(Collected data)
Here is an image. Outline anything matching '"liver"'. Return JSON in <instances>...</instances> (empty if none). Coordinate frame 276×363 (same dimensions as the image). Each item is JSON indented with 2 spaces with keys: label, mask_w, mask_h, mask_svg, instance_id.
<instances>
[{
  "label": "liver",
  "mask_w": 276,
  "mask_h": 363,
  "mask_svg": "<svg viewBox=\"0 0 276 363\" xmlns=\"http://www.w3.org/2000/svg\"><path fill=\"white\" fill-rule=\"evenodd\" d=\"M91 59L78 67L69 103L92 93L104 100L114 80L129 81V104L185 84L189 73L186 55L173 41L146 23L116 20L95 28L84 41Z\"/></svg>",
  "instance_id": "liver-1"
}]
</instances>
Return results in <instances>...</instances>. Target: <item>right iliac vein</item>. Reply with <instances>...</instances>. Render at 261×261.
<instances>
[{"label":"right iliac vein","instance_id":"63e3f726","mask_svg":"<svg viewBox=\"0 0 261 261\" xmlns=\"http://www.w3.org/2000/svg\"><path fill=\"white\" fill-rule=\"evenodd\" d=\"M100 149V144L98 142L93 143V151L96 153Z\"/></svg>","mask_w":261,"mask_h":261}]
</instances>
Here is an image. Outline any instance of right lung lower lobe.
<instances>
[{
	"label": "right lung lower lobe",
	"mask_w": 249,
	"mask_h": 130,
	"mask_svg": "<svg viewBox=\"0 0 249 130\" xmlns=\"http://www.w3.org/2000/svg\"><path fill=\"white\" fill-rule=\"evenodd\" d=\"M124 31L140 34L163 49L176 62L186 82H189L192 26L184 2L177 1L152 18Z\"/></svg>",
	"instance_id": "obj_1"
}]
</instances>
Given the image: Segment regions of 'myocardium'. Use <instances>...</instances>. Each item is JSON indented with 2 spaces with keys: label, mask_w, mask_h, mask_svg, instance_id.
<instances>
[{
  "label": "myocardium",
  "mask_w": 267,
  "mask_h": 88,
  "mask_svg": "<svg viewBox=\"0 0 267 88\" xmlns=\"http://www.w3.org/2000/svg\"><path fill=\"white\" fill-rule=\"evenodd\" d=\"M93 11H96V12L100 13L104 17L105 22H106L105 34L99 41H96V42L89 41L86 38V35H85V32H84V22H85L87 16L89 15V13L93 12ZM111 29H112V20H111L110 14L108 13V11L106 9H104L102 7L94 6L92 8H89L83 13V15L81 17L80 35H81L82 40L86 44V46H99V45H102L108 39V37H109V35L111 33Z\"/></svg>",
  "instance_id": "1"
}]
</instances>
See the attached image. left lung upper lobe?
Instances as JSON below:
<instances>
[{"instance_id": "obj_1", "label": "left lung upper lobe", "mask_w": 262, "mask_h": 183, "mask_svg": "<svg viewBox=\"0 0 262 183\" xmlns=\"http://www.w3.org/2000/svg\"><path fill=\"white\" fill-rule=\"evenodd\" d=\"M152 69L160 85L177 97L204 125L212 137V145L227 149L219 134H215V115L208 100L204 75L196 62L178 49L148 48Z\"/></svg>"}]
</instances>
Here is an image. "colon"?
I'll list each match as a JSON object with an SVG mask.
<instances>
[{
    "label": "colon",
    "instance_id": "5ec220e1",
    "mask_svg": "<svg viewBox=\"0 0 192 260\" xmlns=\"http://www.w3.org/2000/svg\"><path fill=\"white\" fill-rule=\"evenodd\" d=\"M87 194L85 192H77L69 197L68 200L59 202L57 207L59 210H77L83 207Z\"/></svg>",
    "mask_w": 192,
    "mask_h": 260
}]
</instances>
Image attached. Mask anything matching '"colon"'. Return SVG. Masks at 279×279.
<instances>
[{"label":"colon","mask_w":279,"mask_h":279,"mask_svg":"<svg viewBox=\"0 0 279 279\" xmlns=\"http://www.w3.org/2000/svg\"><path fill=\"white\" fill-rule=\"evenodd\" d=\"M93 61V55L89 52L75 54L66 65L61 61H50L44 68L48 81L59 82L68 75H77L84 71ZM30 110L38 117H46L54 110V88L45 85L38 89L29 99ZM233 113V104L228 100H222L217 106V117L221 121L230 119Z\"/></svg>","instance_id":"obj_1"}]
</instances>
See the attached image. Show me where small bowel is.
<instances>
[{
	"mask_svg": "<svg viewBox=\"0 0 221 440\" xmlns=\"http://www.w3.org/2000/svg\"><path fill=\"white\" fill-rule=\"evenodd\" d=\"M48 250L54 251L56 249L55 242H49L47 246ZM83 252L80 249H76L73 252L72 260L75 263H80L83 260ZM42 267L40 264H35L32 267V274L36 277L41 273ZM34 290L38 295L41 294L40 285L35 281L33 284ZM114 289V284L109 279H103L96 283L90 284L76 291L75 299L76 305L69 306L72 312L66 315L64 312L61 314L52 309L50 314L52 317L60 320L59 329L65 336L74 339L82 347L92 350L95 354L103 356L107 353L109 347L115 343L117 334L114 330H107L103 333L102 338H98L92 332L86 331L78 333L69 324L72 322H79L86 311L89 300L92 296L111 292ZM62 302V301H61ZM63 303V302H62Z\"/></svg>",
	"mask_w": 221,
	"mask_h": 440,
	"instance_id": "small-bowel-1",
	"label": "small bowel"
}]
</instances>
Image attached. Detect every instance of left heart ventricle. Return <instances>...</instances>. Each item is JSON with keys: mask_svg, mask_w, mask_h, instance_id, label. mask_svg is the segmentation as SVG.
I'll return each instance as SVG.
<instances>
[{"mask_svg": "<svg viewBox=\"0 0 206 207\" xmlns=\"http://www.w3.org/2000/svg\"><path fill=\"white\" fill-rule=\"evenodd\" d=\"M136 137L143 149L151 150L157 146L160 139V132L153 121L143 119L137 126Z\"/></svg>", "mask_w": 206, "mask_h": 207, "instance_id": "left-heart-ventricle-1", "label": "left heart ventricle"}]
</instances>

Requirement ▸ Your task is an exact transcription of every line above.

Finished task ▸
Here is an image. Outline anything matching '"liver"'. Return JSON in <instances>...</instances> (empty if none). Coordinate frame 276×363 (same dimensions as the image). Each item is JSON indented with 2 spaces with keys: label, mask_w, mask_h, mask_svg, instance_id.
<instances>
[{
  "label": "liver",
  "mask_w": 276,
  "mask_h": 363,
  "mask_svg": "<svg viewBox=\"0 0 276 363\" xmlns=\"http://www.w3.org/2000/svg\"><path fill=\"white\" fill-rule=\"evenodd\" d=\"M91 59L78 67L69 103L92 93L104 100L114 80L129 81V104L185 84L189 73L186 55L173 41L146 23L116 20L95 28L84 41Z\"/></svg>",
  "instance_id": "liver-1"
}]
</instances>
Return results in <instances>...</instances>. Target: <item>right iliac vein</item>. Reply with <instances>...</instances>. Render at 261×261.
<instances>
[{"label":"right iliac vein","instance_id":"63e3f726","mask_svg":"<svg viewBox=\"0 0 261 261\" xmlns=\"http://www.w3.org/2000/svg\"><path fill=\"white\" fill-rule=\"evenodd\" d=\"M100 149V144L98 142L93 143V151L96 153Z\"/></svg>","mask_w":261,"mask_h":261}]
</instances>
Here is an image. Outline any instance of right lung lower lobe.
<instances>
[{
	"label": "right lung lower lobe",
	"mask_w": 249,
	"mask_h": 130,
	"mask_svg": "<svg viewBox=\"0 0 249 130\" xmlns=\"http://www.w3.org/2000/svg\"><path fill=\"white\" fill-rule=\"evenodd\" d=\"M124 31L140 34L163 49L176 62L186 82H189L192 26L184 2L177 1L152 18Z\"/></svg>",
	"instance_id": "obj_1"
}]
</instances>
Given the image: Segment regions of 'myocardium'. Use <instances>...</instances>. Each item is JSON indented with 2 spaces with keys: label, mask_w, mask_h, mask_svg, instance_id.
<instances>
[{
  "label": "myocardium",
  "mask_w": 267,
  "mask_h": 88,
  "mask_svg": "<svg viewBox=\"0 0 267 88\" xmlns=\"http://www.w3.org/2000/svg\"><path fill=\"white\" fill-rule=\"evenodd\" d=\"M93 11H96V12L100 13L104 17L105 22H106L105 34L99 41H96V42L89 41L86 38V35H85V32H84V22H85L87 16L89 15V13L93 12ZM111 29H112V20H111L110 14L108 13V11L106 9H104L102 7L94 6L92 8H89L83 13V15L81 17L80 35H81L82 40L86 44V46H99V45H102L108 39V37H109V35L111 33Z\"/></svg>",
  "instance_id": "1"
}]
</instances>
See the attached image. left lung upper lobe?
Instances as JSON below:
<instances>
[{"instance_id": "obj_1", "label": "left lung upper lobe", "mask_w": 262, "mask_h": 183, "mask_svg": "<svg viewBox=\"0 0 262 183\" xmlns=\"http://www.w3.org/2000/svg\"><path fill=\"white\" fill-rule=\"evenodd\" d=\"M152 69L160 85L177 97L204 125L212 137V145L227 149L219 134H215V115L208 100L204 75L196 62L178 49L148 48Z\"/></svg>"}]
</instances>
Here is an image. "colon"?
I'll list each match as a JSON object with an SVG mask.
<instances>
[{
    "label": "colon",
    "instance_id": "5ec220e1",
    "mask_svg": "<svg viewBox=\"0 0 192 260\" xmlns=\"http://www.w3.org/2000/svg\"><path fill=\"white\" fill-rule=\"evenodd\" d=\"M87 194L85 192H77L69 197L68 200L59 202L57 207L59 210H77L83 207Z\"/></svg>",
    "mask_w": 192,
    "mask_h": 260
}]
</instances>
Image attached. Mask anything matching '"colon"'. Return SVG. Masks at 279×279.
<instances>
[{"label":"colon","mask_w":279,"mask_h":279,"mask_svg":"<svg viewBox=\"0 0 279 279\" xmlns=\"http://www.w3.org/2000/svg\"><path fill=\"white\" fill-rule=\"evenodd\" d=\"M93 61V55L89 52L75 54L66 65L61 61H50L44 68L48 81L59 82L68 75H77L84 71ZM30 110L38 117H46L54 110V88L45 85L38 89L29 99ZM233 113V104L228 100H222L217 106V117L221 121L230 119Z\"/></svg>","instance_id":"obj_1"}]
</instances>
See the attached image. Show me where small bowel is.
<instances>
[{
	"mask_svg": "<svg viewBox=\"0 0 221 440\" xmlns=\"http://www.w3.org/2000/svg\"><path fill=\"white\" fill-rule=\"evenodd\" d=\"M48 250L54 251L56 249L55 242H49L47 246ZM83 252L80 249H76L73 252L72 260L75 263H80L83 260ZM42 267L40 264H35L32 267V274L36 277L41 273ZM34 290L38 295L41 294L40 285L35 281L33 284ZM114 289V284L109 279H103L96 283L90 284L76 291L75 299L76 305L69 306L72 312L66 315L64 312L61 314L52 309L50 314L52 317L60 320L59 329L65 336L74 339L82 347L92 350L95 354L103 356L107 353L109 347L115 343L117 334L114 330H107L103 333L102 338H98L92 332L86 331L78 333L69 324L72 322H79L86 311L89 300L92 296L111 292ZM62 302V301H61ZM63 303V302H62Z\"/></svg>",
	"mask_w": 221,
	"mask_h": 440,
	"instance_id": "small-bowel-1",
	"label": "small bowel"
}]
</instances>
Image attached. Detect every instance of left heart ventricle. Return <instances>...</instances>. Each item is JSON with keys: mask_svg, mask_w, mask_h, instance_id, label. mask_svg is the segmentation as SVG.
I'll return each instance as SVG.
<instances>
[{"mask_svg": "<svg viewBox=\"0 0 206 207\" xmlns=\"http://www.w3.org/2000/svg\"><path fill=\"white\" fill-rule=\"evenodd\" d=\"M136 137L143 149L151 150L157 146L160 139V132L153 121L143 119L137 126Z\"/></svg>", "mask_w": 206, "mask_h": 207, "instance_id": "left-heart-ventricle-1", "label": "left heart ventricle"}]
</instances>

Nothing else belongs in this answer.